Tak lama suara bel masuk berdering nyaring diseantero sekolah. Dan masuklah Bu Iis guru Fisika sebagai guru jam pertama.
***
Jam pertama sampai jam istirahat diisi oleh pelajaran sejarah, dan itu sangat membosankan bagi Gavin dan teman-temannya. Bahkan Alvan dan Nathan sudah tidak fokus lagi dengan pelajarannya dan malah berbisik-bisik mencekcokan hal-hal yang tidak penting.
"Lo si Nat. Jadi kecoretkan buku gue." Dumel Alvin gara-gara tadi Nathan mengagetkannya sedang mencatat.
"Kok gue si.
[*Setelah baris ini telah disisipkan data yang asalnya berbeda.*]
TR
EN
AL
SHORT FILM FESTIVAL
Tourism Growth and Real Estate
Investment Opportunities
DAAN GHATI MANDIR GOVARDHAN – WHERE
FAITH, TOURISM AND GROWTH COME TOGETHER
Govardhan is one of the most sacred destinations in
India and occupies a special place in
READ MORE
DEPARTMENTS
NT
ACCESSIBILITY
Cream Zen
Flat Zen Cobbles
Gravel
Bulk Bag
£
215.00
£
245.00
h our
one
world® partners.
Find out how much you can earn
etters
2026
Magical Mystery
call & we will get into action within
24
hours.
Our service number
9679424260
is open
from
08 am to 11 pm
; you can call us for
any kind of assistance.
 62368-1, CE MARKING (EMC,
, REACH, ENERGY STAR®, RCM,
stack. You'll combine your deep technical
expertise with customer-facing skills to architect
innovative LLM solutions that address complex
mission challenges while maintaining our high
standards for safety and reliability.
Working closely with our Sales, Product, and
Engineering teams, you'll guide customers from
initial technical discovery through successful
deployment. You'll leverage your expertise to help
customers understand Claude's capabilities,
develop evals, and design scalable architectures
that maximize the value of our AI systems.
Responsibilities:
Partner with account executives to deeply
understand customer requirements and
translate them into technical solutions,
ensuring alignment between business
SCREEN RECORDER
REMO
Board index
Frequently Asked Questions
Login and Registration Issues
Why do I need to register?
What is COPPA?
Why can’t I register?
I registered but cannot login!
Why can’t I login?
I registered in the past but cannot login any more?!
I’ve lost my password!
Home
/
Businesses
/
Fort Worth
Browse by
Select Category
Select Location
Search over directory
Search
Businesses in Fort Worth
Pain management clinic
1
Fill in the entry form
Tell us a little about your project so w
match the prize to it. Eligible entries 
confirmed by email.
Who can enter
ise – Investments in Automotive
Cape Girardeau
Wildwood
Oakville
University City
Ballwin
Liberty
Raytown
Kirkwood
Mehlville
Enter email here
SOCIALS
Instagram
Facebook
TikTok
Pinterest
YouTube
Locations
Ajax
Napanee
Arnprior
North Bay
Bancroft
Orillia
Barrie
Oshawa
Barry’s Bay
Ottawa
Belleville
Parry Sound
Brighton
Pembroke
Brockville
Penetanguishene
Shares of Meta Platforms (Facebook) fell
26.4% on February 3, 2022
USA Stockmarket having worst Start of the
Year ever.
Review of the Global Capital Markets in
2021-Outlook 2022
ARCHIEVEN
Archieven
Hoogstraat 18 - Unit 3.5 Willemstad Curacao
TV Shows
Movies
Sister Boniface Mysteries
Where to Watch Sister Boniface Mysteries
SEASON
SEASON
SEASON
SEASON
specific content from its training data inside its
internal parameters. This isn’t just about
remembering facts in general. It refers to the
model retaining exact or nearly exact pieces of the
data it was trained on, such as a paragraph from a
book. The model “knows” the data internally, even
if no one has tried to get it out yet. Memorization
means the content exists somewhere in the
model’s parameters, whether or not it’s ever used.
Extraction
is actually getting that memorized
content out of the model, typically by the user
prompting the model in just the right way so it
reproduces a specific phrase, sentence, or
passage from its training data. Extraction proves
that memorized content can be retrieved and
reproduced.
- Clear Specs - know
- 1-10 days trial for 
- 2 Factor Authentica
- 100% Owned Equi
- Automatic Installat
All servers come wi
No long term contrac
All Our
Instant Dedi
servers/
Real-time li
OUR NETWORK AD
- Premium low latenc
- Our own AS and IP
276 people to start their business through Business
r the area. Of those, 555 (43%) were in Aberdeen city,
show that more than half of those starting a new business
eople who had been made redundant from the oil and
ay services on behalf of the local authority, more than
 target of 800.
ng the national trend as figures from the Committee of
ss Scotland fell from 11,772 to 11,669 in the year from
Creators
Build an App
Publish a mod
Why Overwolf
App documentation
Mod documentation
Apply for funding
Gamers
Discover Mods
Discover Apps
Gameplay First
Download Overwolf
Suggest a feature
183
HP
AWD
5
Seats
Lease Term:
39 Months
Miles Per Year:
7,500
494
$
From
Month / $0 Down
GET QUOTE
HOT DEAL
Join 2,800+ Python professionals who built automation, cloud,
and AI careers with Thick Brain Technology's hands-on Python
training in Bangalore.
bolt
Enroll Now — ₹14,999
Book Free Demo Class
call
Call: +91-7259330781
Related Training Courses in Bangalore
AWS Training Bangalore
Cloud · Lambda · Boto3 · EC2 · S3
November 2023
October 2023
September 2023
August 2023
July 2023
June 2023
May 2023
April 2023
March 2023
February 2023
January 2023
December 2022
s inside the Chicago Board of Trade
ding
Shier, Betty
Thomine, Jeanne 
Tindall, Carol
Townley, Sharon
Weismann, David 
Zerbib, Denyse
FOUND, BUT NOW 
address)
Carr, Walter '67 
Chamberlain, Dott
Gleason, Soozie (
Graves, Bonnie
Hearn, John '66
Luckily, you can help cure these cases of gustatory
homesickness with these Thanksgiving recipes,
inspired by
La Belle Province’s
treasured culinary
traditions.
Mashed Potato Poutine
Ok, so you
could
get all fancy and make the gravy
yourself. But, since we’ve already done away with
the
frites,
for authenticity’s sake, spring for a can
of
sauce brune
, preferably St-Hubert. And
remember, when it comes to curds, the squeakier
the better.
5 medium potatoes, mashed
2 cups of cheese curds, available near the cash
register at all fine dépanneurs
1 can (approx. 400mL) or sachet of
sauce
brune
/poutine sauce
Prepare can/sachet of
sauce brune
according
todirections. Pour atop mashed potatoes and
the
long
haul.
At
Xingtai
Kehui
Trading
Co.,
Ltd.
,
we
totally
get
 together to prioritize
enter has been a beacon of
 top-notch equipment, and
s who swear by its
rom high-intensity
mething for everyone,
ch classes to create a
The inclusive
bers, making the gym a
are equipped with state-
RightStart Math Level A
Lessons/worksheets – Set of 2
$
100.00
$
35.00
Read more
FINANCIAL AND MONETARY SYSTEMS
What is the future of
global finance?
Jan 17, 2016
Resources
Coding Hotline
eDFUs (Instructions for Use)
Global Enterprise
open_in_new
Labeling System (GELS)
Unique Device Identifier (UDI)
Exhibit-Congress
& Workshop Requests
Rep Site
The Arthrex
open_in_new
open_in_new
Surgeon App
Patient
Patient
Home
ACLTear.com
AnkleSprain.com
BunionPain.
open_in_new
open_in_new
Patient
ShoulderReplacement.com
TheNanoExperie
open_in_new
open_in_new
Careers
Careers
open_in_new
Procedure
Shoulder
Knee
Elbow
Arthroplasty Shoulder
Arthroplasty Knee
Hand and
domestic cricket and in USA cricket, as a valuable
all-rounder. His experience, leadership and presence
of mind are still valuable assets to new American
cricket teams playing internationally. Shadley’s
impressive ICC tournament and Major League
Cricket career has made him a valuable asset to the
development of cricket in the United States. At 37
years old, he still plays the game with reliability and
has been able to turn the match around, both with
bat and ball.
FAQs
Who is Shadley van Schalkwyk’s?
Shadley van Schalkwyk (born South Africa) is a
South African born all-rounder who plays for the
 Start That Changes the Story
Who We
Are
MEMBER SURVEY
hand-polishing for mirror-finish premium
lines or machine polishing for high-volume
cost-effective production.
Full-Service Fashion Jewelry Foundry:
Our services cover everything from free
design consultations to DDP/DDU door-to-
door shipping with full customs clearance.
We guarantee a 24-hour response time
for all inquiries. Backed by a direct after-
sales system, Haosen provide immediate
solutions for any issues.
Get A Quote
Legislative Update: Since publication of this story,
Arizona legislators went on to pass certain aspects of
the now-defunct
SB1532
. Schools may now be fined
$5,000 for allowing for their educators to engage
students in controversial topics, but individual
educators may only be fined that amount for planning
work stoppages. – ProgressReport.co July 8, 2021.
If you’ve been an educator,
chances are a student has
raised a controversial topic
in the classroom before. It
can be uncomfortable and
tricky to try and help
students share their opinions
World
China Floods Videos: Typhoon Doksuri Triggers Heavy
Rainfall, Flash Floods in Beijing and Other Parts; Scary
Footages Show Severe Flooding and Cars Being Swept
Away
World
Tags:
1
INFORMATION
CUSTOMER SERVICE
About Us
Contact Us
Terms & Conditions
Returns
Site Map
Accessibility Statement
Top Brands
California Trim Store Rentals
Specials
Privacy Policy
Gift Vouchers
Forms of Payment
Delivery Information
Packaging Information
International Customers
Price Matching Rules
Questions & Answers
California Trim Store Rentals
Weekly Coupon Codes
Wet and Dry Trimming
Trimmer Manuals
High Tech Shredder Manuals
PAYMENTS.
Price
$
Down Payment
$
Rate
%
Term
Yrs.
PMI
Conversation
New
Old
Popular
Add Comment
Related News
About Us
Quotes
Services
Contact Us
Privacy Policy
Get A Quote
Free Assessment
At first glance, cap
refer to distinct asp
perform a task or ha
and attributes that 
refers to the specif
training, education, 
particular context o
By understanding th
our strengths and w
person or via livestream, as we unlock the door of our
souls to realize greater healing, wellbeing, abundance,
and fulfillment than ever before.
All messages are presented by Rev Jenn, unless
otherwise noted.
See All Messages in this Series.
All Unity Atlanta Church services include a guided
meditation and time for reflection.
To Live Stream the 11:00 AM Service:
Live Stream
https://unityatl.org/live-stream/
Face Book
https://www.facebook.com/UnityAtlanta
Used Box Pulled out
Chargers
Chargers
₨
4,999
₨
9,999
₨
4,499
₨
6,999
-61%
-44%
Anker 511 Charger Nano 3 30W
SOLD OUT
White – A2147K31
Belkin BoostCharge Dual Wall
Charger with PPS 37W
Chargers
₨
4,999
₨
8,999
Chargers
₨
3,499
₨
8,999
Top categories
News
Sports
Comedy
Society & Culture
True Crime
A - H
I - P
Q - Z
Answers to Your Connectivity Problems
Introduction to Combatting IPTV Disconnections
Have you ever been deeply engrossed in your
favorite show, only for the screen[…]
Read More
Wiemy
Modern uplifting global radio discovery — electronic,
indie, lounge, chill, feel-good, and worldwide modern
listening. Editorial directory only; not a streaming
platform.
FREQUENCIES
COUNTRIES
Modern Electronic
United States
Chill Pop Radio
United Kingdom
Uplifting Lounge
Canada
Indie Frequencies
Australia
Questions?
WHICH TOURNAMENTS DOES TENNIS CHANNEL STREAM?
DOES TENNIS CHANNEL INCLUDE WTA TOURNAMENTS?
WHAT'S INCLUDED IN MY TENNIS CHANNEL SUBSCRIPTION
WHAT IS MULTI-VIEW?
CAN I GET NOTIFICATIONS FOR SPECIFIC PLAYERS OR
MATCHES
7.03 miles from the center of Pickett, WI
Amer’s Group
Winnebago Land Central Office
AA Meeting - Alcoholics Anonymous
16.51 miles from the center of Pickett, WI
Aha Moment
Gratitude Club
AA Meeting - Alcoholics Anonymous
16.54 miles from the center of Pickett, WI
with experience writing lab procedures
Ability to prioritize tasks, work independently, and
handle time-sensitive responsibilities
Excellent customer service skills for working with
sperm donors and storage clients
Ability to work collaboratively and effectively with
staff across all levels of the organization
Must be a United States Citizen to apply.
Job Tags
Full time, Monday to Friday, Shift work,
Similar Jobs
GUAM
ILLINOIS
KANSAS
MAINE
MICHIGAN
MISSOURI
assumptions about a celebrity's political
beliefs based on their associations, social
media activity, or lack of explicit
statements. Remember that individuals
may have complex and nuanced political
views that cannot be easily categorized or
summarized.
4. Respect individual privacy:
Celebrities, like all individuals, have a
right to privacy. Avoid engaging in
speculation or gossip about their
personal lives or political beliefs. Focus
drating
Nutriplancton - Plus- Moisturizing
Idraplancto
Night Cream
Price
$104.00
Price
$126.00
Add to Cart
Yang nulis siapa?" Tanya Nathan.
"Gue."
"Tangan, tangan siapa?"
"Tangan gue."
"Terus, salah gue dimana?" Tanya Nathan untuk kesekian kalinya.
"Iya juga aya.." Ucap Alvin sambil menggaruk pelipisnya yang tidak gatal.
Gavin yang diam-diam mendengarkan terkekeh geli mendengar kebodohan Alvan. Gavin berpikir, kenapa Alvin sebodoh itu sampai-sampai tidak sadar dibodoh-bodohi Nathan.
Alvin berpikir sejenak. Setelah dirasa ngeuh, lantas Alvin menoyor kepala Nathan yang sudah menghadap depan.
"Apa lagi si Al? jahat banget maen toyor segala." Ucap Nathan sedikit merajuk.
"Jijik monyet. Gara-gara lo tadi buku gue kecoret." Sahut Alvin cepat.
"Itu lagi yang lo bahas? Helloww kan tadi lo sendiri kuga yang udah ngakuin kalo gue gak salah."
"Itu gara-gara lo gue jadi bego."
"Dih, jadi salah gue. Lo bego emang dari lahir kali."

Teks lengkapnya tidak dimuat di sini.